By James Bissett
The news that Slobodan Milosevic, the former president of Serbia, has been exonerated by the International Criminal Tribunal for the Former Yugoslavia (ICTY) of participating in a “joint criminal enterprise” during the civil war in Bosnia in the early 1990s should come as a warning to the citizens of western democracies of how easy it is to be misled by our political leaders and a compliant media.
It was the NATO leadership and the western media that demonized Milosevic and accused him of being responsible for all of the crimes and horrors that accompanied the religious conflict in Bosnia. Later, he was accused of committing genocide and ethnic cleansing in the Serbian province of Kosovo.
The ICTY judgment, contrary to what we were led to believe, asserts that the president of Serbia played a major role in bringing peace to the region by putting pressure on the Bosnian Serb leadership and that, without his intervention and influence, it is unlikely the Dayton Peace Accords would have been signed. It was because of his contribution that the then-U.S. Secretary of State, Madeline Albright, heralded him as “a man of peace.”
However, strange as it may seem, five years after Dayton, in 1999, when the bombing of Serbia by NATO powers commenced, a hurried indictment was issued against Milosevic accusing him of genocide in Kosovo. The “man of peace” had been turned into the “butcher of the Balkans” — the demonization of leaders unpopular with the U.S.-led NATO powers had begun.
During the bombing, the U.S. Secretary of Defense William Cohen claimed there were 200,000 young Albanian men missing and presumed to have been killed by Serbian security forces. Almost daily, the media reported stories of atrocities committed in Kosovo by Serbs. Yet when the fighting ceased and international forensic teams searched for evidence of widespread killing, they uncovered less than 3,000 bodies of both Serbs and Albanians — bad enough, but not genocide. Furthermore, a United Nations report disclosed that the large exodus of people from Kosovo took place after
the NATO bombing took place and was not caused by Serbian ethnic cleansing.
The armed struggles that followed the disintegration of Yugoslavia were marked — as they always are in civil wars, where everyone is a combatant — by extreme violence, atrocities and human rights violations. Dreadful as these horrors are, they also act as a distraction to the real or underlying causes of the conflict.
The media especially is drawn to incidents that stir the emotions of the audience and such portrayals can be used by governments to further the cause of one side or the other. In the case of Yugoslavia, almost all of the horror stories in the western media were of atrocities or ethnic cleansing carried out by Serbs. The reason for this is quite simple. Western governments (i.e., NATO) played a major role in the destruction of Yugoslavia and actively supported the insurgent republics in fighting against the Serbian populations in Croatia and in Bosnia.
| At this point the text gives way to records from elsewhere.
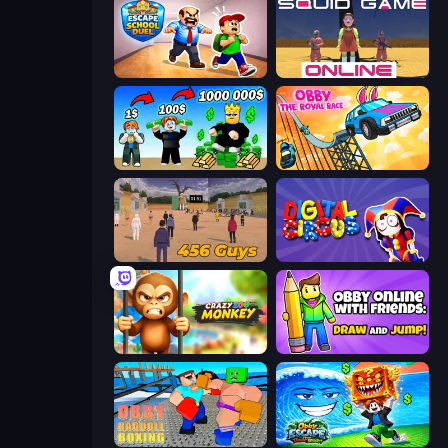
Escape School Duel
El Juego del Calamar Online
Obby Tycoon Build the City
Obby: The Royal Race
456 Guys
Digital Circus: Parkour Game
Crazy Zoo Monkey
Obby With Friends: Draw and Jump
Obby: Ragdoll Boxing
Obby Escape from Tsunami Brainrot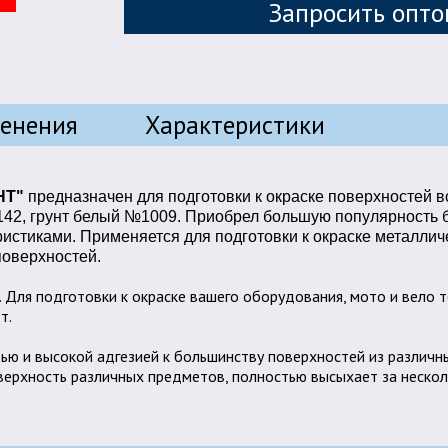
Запросить опто
менения
Характеристики
НТ"
предназначен для подготовки к окраске поверхностей 
142, грунт белый №1009. Приобрел большую популярность
стиками. Применяется для подготовки к окраске металличе
поверхностей.
д.. Для подготовки к окраске вашего оборудования, мото и вело 
т.
 и высокой адгезией к большинству поверхностей из различны
верхность различных предметов, полностью высыхает за нескол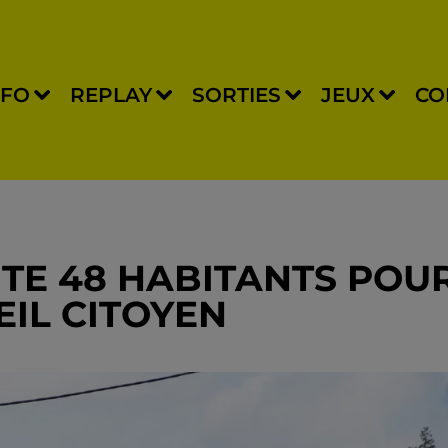
NFO
REPLAY
SORTIES
JEUX
CO
TE 48 HABITANTS POU
IL CITOYEN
The most glaring example of this was the strong military support given to Croatia and to the Bosnian Muslims throughout the war. NATO air strikes against Serb military installations in the summer of 1995 played a primary role in helping Croatian forces ethnically cleanse almost all of the Serbian population out of Croatia. Similar air strikes against Serbians in Bosnia served to force the Bosnian Serb leadership to agree to the Dayton Accords that ended the fighting.
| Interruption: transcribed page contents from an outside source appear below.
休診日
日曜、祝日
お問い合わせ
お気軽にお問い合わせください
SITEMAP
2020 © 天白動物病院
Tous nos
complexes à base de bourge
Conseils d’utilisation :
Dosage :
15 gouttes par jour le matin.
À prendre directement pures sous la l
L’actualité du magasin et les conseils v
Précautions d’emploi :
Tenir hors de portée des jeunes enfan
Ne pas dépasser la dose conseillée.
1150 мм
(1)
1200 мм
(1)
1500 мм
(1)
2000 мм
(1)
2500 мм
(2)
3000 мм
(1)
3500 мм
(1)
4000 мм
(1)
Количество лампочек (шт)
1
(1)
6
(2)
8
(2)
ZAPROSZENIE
NATO, under the leadership of the United States, found a new role in the Balkan wars of the 1990s. With the collapse of the Soviet Union, NATO was in danger of becoming redundant. It had to find a new enemy and it found one in Serbia. However, how could it justify supporting a quasi-fascist Croatia under a leader who had written that he thanked God every day that he was not married to a Jew or a Serb? How could NATO justify supporting a Muslim Bosnia under a leader who was a hard-core Islamist and who had written, “There can be no peace or coexistence between the Islamic faith and non-Islamic societies and political institutions”?
NATO could only succeed in this by demonizing the Serbian leadership and people through a skilful manipulation of the media, which they accomplished in a masterful manner. In fact, NATO was so successful that it was able to get away with violating its own treaty and the United Nations Charter by bombing Serbia for 78 days leading to the severing of Kosovo from Serbian sovereignty.
In the 1990s the Balkan tragedy set in motion a pattern that was to be followed in Iraq, in Libya, in Egypt, in Syria, and more recently in Ukraine. Destabilization by undermining the ruling authority; demonization of the ruler by accusations of war crimes and genocide; manipulation of the mass media; and finally, if necessary, military intervention. Putin anyone?